Carlo Alfonso Nallino (18 February 1872 - 25 July 1938) was an Italian orientalist.

==Biography==
Nallino was born in Turin, and studied literature under Italo Pizzi at the University of Turin. From 1896 he taught in the Istituto Universitario Orientale of Naples and then at the University of Palermo (1902–1913). By the age of 21 Nallino had gained an international reputation for his publication of an Arabic manuscript by the celebrated tenth-century Arab astronomer al-Battānī.

With his publication of a book on Egyptian Arab dialect in 1900 he was invited by King Fuad I of Egypt to teach at the Egyptian Khedive University. Amongst his pupils there was Taha Husayn, who would go on to become Minister of the Education.

Letter by Nallino (1932)

Nallino eventually returned to Italy to take up the position of ordinary professor at the University La Sapienza of Rome, where, in 1921, he had founded the Istituto per l'Oriente, which published the monthly journal Oriente Moderno. In 1933 he was named member of the Royal Academy of Arab Language in Cairo, and he was a member of the Italian Accademia Nazionale dei Lincei and of the Royal Academy of Italy. In 1938 he travelled for two months in the Arabic Peninsula, visiting the newly formed Kingdom of Saudi Arabia, but he died shortly afterwards in Rome from a cardiac arrest after publishing only the first volumes of the studies about his trip,

==Publications==

- Revision of Storia dei Musulmani di Sicilia by Michele Amari (1854), repr. in 5 volumes, Catania, R. Prampolini, 1933-35.
- Chrestomathia Qorani Arabica (1893).
- Al-Battānī sive Albatenii opus astronomicum: ad fidem codicis Escurialensis Arabice editum, (1899 - 1907); the Latin title of al-Battānī's Kitāb Zīj al-Ṣābī’ (كتاب زيج الصابئ) ; multi-volume scientific treatise on geography and astronomy from Arabic manuscript, translated in 12th cent.
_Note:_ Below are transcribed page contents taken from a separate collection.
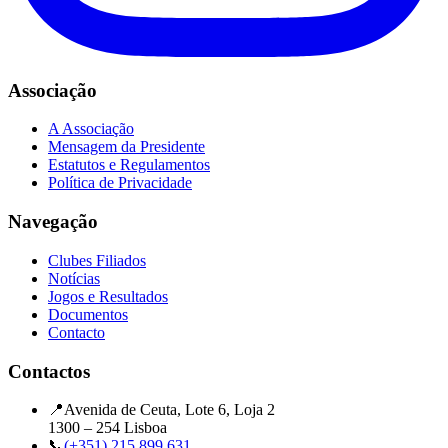
Associação
A Associação
Mensagem da Presidente
Estatutos e Regulamentos
Política de Privacidade
Navegação
Clubes Filiados
Notícias
Jogos e Resultados
Documentos
Contacto
Contactos
📍
Avenida de Ceuta, Lote 6, Loja 2
1300 – 254 Lisboa
📞
(+351) 215 899 631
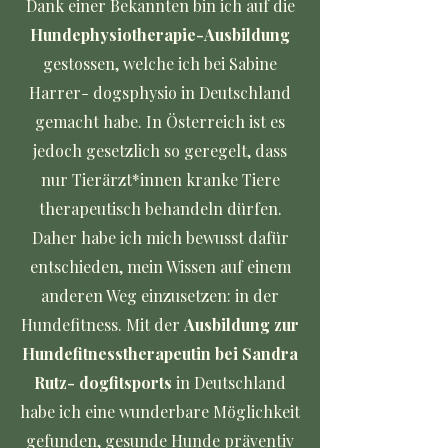
Dank einer Bekannten bin ich auf die
Hundephysiotherapie-Ausbildung
gestossen, welche ich bei Sabine
Harrer- dogsphysio in Deutschland
gemacht habe. In Österreich ist es
jedoch gesetzlich so geregelt, dass
nur Tierärzt*innen kranke Tiere
therapeutisch behandeln dürfen.
Daher habe ich mich bewusst dafür
entschieden, mein Wissen auf einem
anderen Weg einzusetzen: in der
Hundefitness. Mit der
Ausbildung zur
Hundefitnesstherapeutin bei Sandra
Rutz- dogfitsports
in Deutschland
habe ich eine wunderbare Möglichkeit
gefunden, gesunde Hunde präventiv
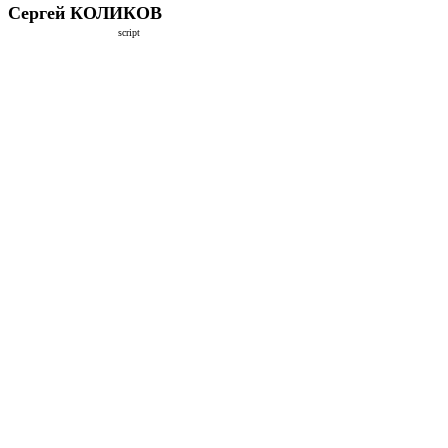
Сергей КОЛИКОВ
script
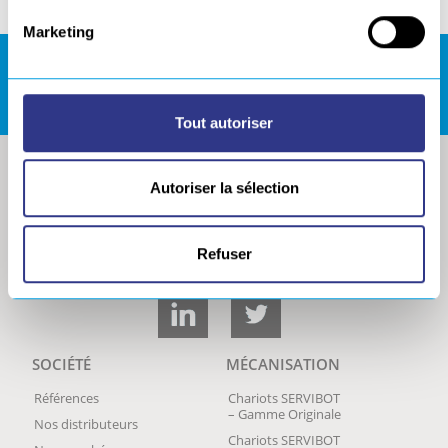
Marketing
ESPACE DE TÉLÉCHARGEMENTS
Tout autoriser
Autoriser la sélection
Refuser
SOCIÉTÉ
MÉCANISATION
Références
Chariots SERVIBOT
– Gamme Originale
Nos distributeurs
Chariots SERVIBOT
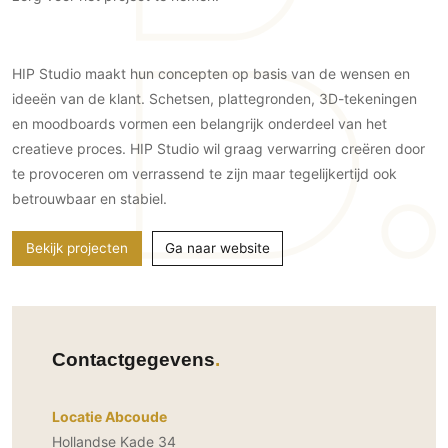
Gevelbekleding
Zonwering
Keukenaccessoires
Gevelstenen
Zakelijk
Keukenkranen
Zonwering buiten
Houten gevelbekleding
HIP Studio maakt hun concepten op basis van de wensen en
Horeca
Stucwerk
Ramen en deuren
ideeën van de klant. Schetsen, plattegronden, 3D-tekeningen
Kantoor
Schilderwerk buiten
en moodboards vormen een belangrijk onderdeel van het
Binnendeuren
creatieve proces. HIP Studio wil graag verwarring creëren door
Aluminium deuren
te provoceren om verrassend te zijn maar tegelijkertijd ook
Houten deuren
betrouwbaar en stabiel.
Stalen deuren
Systeemwanden
Bekijk projecten
Ga naar website
Deurbeslag
Raambeslag
Meubelbeslag
Contactgegevens
Vloer
Vloeren
Locatie Abcoude
Beton Ciré vloeren
Hollandse Kade 34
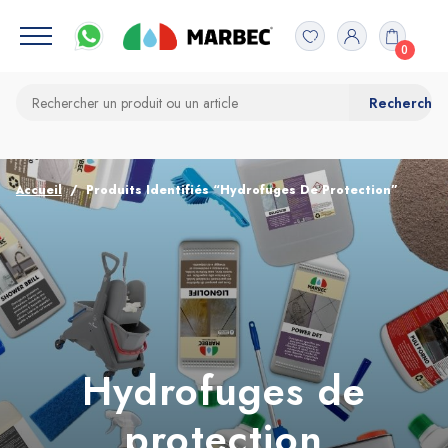
0
Accueil
Produits Identifiés “Hydrofuges De Protection”
Hydrofuges de
protection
Latin by Plato Tiburtinus, with Latin annotations.

==Bibliography==
- Amari, Michele (1854). "Storia dei Musulmani di Sicilia"
- Amari, Michele (1858). "Storia dei Musulmani di Sicilia"
- Nallino, Carlo Alfonso (1893). "Chrestimathia Qorani Arabica"
- Battānī (al-), Muḥammad ibn Jabir (1899). "Al-Battānī sive Albatenii opus astronomicum: ad fidem codicis Escurialensis Arabice editum (Kitāb Zīj al-Ṣābī')"
- Sterlich, Rinaldo de (1900). "L'arabo parlato in Egitto; grammatica, dialoghi e raccolta di circa 6000 vocaboli. Forma la nuova ed. completamente rifatta del Manuale dell'arabo volgare di de Sterlich e Dib Khaddag"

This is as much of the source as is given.